- TASK PROMPT: Return the full listing character for character, without its pictures.

- EXCERPTED DATA:
((
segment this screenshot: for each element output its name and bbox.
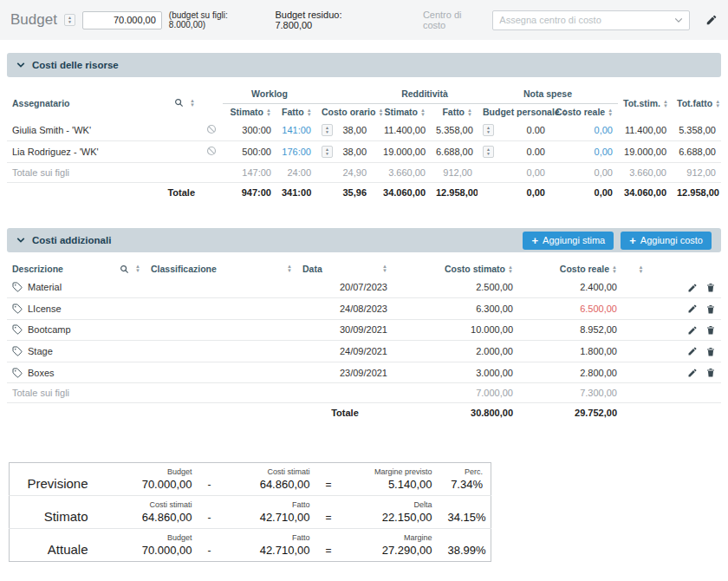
- chevron-down-icon: [674, 17, 683, 23]
- assignee-name[interactable]: Giulia Smith - 'WK': [7, 120, 200, 141]
- sort-icon[interactable]: [382, 264, 387, 273]
- column-redd-fatto[interactable]: Fatto: [431, 104, 478, 121]
- sort-icon[interactable]: [307, 108, 312, 117]
- sort-icon[interactable]: [190, 99, 195, 108]
- column-tot-stim[interactable]: Tot.stim.: [618, 86, 672, 120]
- cost-description[interactable]: LIcense: [28, 304, 62, 314]
- worklog-fatto-link[interactable]: 176:00: [276, 141, 316, 163]
- section-costi-risorse[interactable]: Costi delle risorse: [7, 53, 721, 77]
- operator: =: [318, 496, 332, 529]
- edit-icon[interactable]: [687, 346, 698, 356]
- stepper-icon[interactable]: [483, 124, 494, 136]
- tot-fatto: 5.358,00: [672, 120, 721, 141]
- budget-personale: 0.00: [527, 147, 545, 157]
- cost-row: Boxes 23/09/2021 3.000,00 2.800,00: [7, 362, 721, 383]
- budget-stepper-icon[interactable]: [64, 14, 75, 26]
- column-stimato[interactable]: Stimato: [223, 104, 276, 121]
- sort-icon[interactable]: [135, 264, 140, 273]
- column-costo-orario[interactable]: Costo orario: [316, 104, 372, 121]
- column-tot-fatto[interactable]: Tot.fatto: [672, 86, 721, 120]
- sort-icon[interactable]: [378, 108, 383, 117]
- ban-column-header: [200, 86, 223, 120]
- stepper-icon[interactable]: [483, 146, 494, 158]
- sort-icon[interactable]: [467, 108, 472, 117]
- column-costo-reale[interactable]: Costo reale: [518, 261, 622, 277]
- column-descrizione[interactable]: Descrizione: [7, 261, 146, 277]
- cost-classification: [146, 319, 297, 341]
- plus-icon: +: [531, 235, 538, 246]
- edit-icon[interactable]: [687, 304, 698, 314]
- budget-residuo: Budget residuo: 7.800,00: [275, 10, 379, 30]
- summary-row: Attuale Budget70.000,00 - Fatto42.710,00…: [10, 529, 491, 562]
- edit-icon[interactable]: [687, 368, 698, 378]
- sort-icon[interactable]: [612, 265, 617, 274]
- cost-stimato: 2.500,00: [393, 277, 518, 297]
- cost-date: 30/09/2021: [297, 319, 393, 341]
- sort-icon[interactable]: [715, 100, 720, 108]
- delete-icon[interactable]: [705, 324, 716, 336]
- summary-row: Stimato Costi stimati64.860,00 - Fatto42…: [10, 496, 491, 529]
- section-costi-addizionali[interactable]: Costi addizionali +Aggiungi stima +Aggiu…: [7, 228, 721, 252]
- percentage-value: 7.34%: [448, 478, 484, 491]
- edit-icon[interactable]: [705, 14, 718, 26]
- aggiungi-costo-button[interactable]: +Aggiungi costo: [621, 232, 712, 250]
- budget-input[interactable]: [82, 11, 162, 29]
- tot-stim: 11.400,00: [618, 120, 672, 141]
- delete-icon[interactable]: [705, 282, 716, 293]
- sort-icon[interactable]: [508, 265, 513, 274]
- delete-icon[interactable]: [705, 367, 716, 378]
- column-fatto[interactable]: Fatto: [276, 104, 316, 121]
- centro-di-costo-placeholder: Assegna centro di costo: [499, 15, 601, 25]
- cost-description[interactable]: Material: [28, 282, 62, 292]
- column-assegnatario[interactable]: Assegnatario: [7, 86, 200, 120]
- edit-icon[interactable]: [687, 325, 698, 336]
- costo-orario: 38,00: [342, 125, 367, 135]
- costo-reale-link[interactable]: 0,00: [550, 120, 618, 141]
- sort-icon[interactable]: [266, 108, 271, 117]
- column-budget-personale[interactable]: Budget personale: [478, 104, 550, 121]
- search-icon[interactable]: [120, 264, 129, 274]
- stepper-icon[interactable]: [322, 124, 333, 136]
- cost-reale: 1.800,00: [518, 341, 622, 362]
- search-icon[interactable]: [174, 98, 184, 108]
- section-title: Costi addizionali: [32, 235, 111, 245]
- tag-icon: [12, 346, 23, 356]
- column-data[interactable]: Data: [297, 261, 393, 277]
- totale-row: Totale 30.800,00 29.752,00: [7, 403, 721, 423]
- totale-figli-row: Totale sui figli 7.000,00 7.300,00: [7, 383, 721, 403]
- sort-icon[interactable]: [608, 108, 613, 117]
- assignee-name[interactable]: Lia Rodriguez - 'WK': [7, 141, 200, 163]
- column-classificazione[interactable]: Classificazione: [146, 261, 297, 277]
- column-costo-reale[interactable]: Costo reale: [550, 104, 618, 121]
- ban-icon: [200, 141, 223, 163]
- cost-row: Stage 24/09/2021 2.000,00 1.800,00: [7, 341, 721, 362]
- summary-row-name: Stimato: [10, 496, 96, 529]
- cost-description[interactable]: Bootcamp: [28, 324, 71, 335]
- delete-icon[interactable]: [705, 304, 716, 315]
- cost-stimato: 10.000,00: [393, 319, 518, 341]
- sort-direction-icon[interactable]: [639, 265, 644, 274]
- cost-classification: [146, 277, 297, 297]
- centro-di-costo-select[interactable]: Assegna centro di costo: [492, 10, 690, 30]
- costo-reale-link[interactable]: 0,00: [550, 141, 618, 163]
- aggiungi-stima-button[interactable]: +Aggiungi stima: [523, 232, 614, 250]
- sort-icon[interactable]: [663, 100, 668, 108]
- redd-stimato: 11.400,00: [372, 120, 431, 141]
- budget-children-note: (budget su figli: 8.000,00): [169, 10, 265, 29]
- sort-direction-header[interactable]: [622, 261, 657, 277]
- stepper-icon[interactable]: [322, 146, 333, 158]
- worklog-stimato: 300:00: [223, 120, 276, 141]
- sort-icon[interactable]: [287, 264, 292, 273]
- column-costo-stimato[interactable]: Costo stimato: [393, 261, 518, 277]
- delete-icon[interactable]: [705, 346, 716, 357]
- cost-description[interactable]: Stage: [28, 346, 53, 356]
- operator: -: [200, 463, 214, 496]
- redd-fatto: 6.688,00: [431, 141, 478, 163]
- cost-description[interactable]: Boxes: [28, 368, 55, 378]
- tot-stim: 19.000,00: [618, 141, 672, 163]
- cost-stimato: 2.000,00: [393, 341, 518, 362]
- worklog-fatto-link[interactable]: 141:00: [276, 120, 316, 141]
- sort-icon[interactable]: [420, 108, 426, 117]
- budget-header-bar: Budget (budget su figli: 8.000,00) Budge…: [0, 0, 728, 40]
- edit-icon[interactable]: [687, 283, 698, 293]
))
- TASK OUTPUT:
segment this screenshot: for each element output its name and bbox.
- chevron-down-icon: [674, 17, 683, 23]
- assignee-name[interactable]: Giulia Smith - 'WK': [7, 120, 200, 141]
- sort-icon[interactable]: [382, 264, 387, 273]
- column-redd-fatto[interactable]: Fatto: [431, 104, 478, 121]
- sort-icon[interactable]: [307, 108, 312, 117]
- sort-icon[interactable]: [190, 99, 195, 108]
- column-tot-stim[interactable]: Tot.stim.: [618, 86, 672, 120]
- cost-description[interactable]: LIcense: [28, 304, 62, 314]
- worklog-fatto-link[interactable]: 176:00: [276, 141, 316, 163]
- section-costi-risorse[interactable]: Costi delle risorse: [7, 53, 721, 77]
- operator: =: [318, 496, 332, 529]
- edit-icon[interactable]: [687, 346, 698, 356]
- stepper-icon[interactable]: [483, 124, 494, 136]
- tot-fatto: 5.358,00: [672, 120, 721, 141]
- budget-personale: 0.00: [527, 147, 545, 157]
- cost-row: Boxes 23/09/2021 3.000,00 2.800,00: [7, 362, 721, 383]
- budget-stepper-icon[interactable]: [64, 14, 75, 26]
- column-stimato[interactable]: Stimato: [223, 104, 276, 121]
- sort-icon[interactable]: [135, 264, 140, 273]
- column-costo-orario[interactable]: Costo orario: [316, 104, 372, 121]
- column-tot-fatto[interactable]: Tot.fatto: [672, 86, 721, 120]
- sort-icon[interactable]: [378, 108, 383, 117]
- ban-column-header: [200, 86, 223, 120]
- stepper-icon[interactable]: [483, 146, 494, 158]
- sort-icon[interactable]: [467, 108, 472, 117]
- column-costo-reale[interactable]: Costo reale: [518, 261, 622, 277]
- column-descrizione[interactable]: Descrizione: [7, 261, 146, 277]
- cost-classification: [146, 319, 297, 341]
- plus-icon: +: [531, 235, 538, 246]
- edit-icon[interactable]: [687, 304, 698, 314]
- budget-residuo: Budget residuo: 7.800,00: [275, 10, 379, 30]
- summary-row: Attuale Budget70.000,00 - Fatto42.710,00…: [10, 529, 491, 562]
- edit-icon[interactable]: [687, 368, 698, 378]
- sort-icon[interactable]: [612, 265, 617, 274]
- cost-stimato: 2.500,00: [393, 277, 518, 297]
- cost-date: 30/09/2021: [297, 319, 393, 341]
- sort-icon[interactable]: [715, 100, 720, 108]
- delete-icon[interactable]: [705, 324, 716, 336]
- summary-row: Stimato Costi stimati64.860,00 - Fatto42…: [10, 496, 491, 529]
- section-costi-addizionali[interactable]: Costi addizionali +Aggiungi stima +Aggiu…: [7, 228, 721, 252]
- percentage-value: 7.34%: [448, 478, 484, 491]
- edit-icon[interactable]: [705, 14, 718, 26]
- aggiungi-costo-button[interactable]: +Aggiungi costo: [621, 232, 712, 250]
- budget-input[interactable]: [82, 11, 162, 29]
- tot-stim: 11.400,00: [618, 120, 672, 141]
- delete-icon[interactable]: [705, 282, 716, 293]
- sort-icon[interactable]: [508, 265, 513, 274]
- delete-icon[interactable]: [705, 367, 716, 378]
- column-fatto[interactable]: Fatto: [276, 104, 316, 121]
- centro-di-costo-placeholder: Assegna centro di costo: [499, 15, 601, 25]
- cost-description[interactable]: Material: [28, 282, 62, 292]
- column-assegnatario[interactable]: Assegnatario: [7, 86, 200, 120]
- edit-icon[interactable]: [687, 325, 698, 336]
- costo-orario: 38,00: [342, 125, 367, 135]
- costo-reale-link[interactable]: 0,00: [550, 120, 618, 141]
- sort-icon[interactable]: [266, 108, 271, 117]
- column-budget-personale[interactable]: Budget personale: [478, 104, 550, 121]
- search-icon[interactable]: [120, 264, 129, 274]
- stepper-icon[interactable]: [322, 124, 333, 136]
- cost-reale: 1.800,00: [518, 341, 622, 362]
- search-icon[interactable]: [174, 98, 184, 108]
- section-title: Costi addizionali: [32, 235, 111, 245]
- tag-icon: [12, 346, 23, 356]
- column-data[interactable]: Data: [297, 261, 393, 277]
- totale-row: Totale 30.800,00 29.752,00: [7, 403, 721, 423]
- totale-figli-row: Totale sui figli 7.000,00 7.300,00: [7, 383, 721, 403]
- sort-icon[interactable]: [608, 108, 613, 117]
- assignee-name[interactable]: Lia Rodriguez - 'WK': [7, 141, 200, 163]
- column-classificazione[interactable]: Classificazione: [146, 261, 297, 277]
- column-costo-reale[interactable]: Costo reale: [550, 104, 618, 121]
- ban-icon: [200, 141, 223, 163]
- cost-row: Stage 24/09/2021 2.000,00 1.800,00: [7, 341, 721, 362]
- summary-row-name: Stimato: [10, 496, 96, 529]
- cost-description[interactable]: Bootcamp: [28, 324, 71, 335]
- delete-icon[interactable]: [705, 304, 716, 315]
- cost-stimato: 10.000,00: [393, 319, 518, 341]
- sort-direction-icon[interactable]: [639, 265, 644, 274]
- cost-classification: [146, 277, 297, 297]
- centro-di-costo-select[interactable]: Assegna centro di costo: [492, 10, 690, 30]
- costo-reale-link[interactable]: 0,00: [550, 141, 618, 163]
- aggiungi-stima-button[interactable]: +Aggiungi stima: [523, 232, 614, 250]
- sort-icon[interactable]: [663, 100, 668, 108]
- redd-stimato: 11.400,00: [372, 120, 431, 141]
- budget-children-note: (budget su figli: 8.000,00): [169, 10, 265, 29]
- sort-direction-header[interactable]: [622, 261, 657, 277]
- stepper-icon[interactable]: [322, 146, 333, 158]
- worklog-stimato: 300:00: [223, 120, 276, 141]
- sort-icon[interactable]: [287, 264, 292, 273]
- column-costo-stimato[interactable]: Costo stimato: [393, 261, 518, 277]
- delete-icon[interactable]: [705, 346, 716, 357]
- cost-description[interactable]: Stage: [28, 346, 53, 356]
- operator: -: [200, 463, 214, 496]
- redd-fatto: 6.688,00: [431, 141, 478, 163]
- cost-description[interactable]: Boxes: [28, 368, 55, 378]
- tot-stim: 19.000,00: [618, 141, 672, 163]
- cost-stimato: 2.000,00: [393, 341, 518, 362]
- worklog-fatto-link[interactable]: 141:00: [276, 120, 316, 141]
- sort-icon[interactable]: [420, 108, 426, 117]
- budget-header-bar: Budget (budget su figli: 8.000,00) Budge…: [0, 0, 728, 40]
- edit-icon[interactable]: [687, 283, 698, 293]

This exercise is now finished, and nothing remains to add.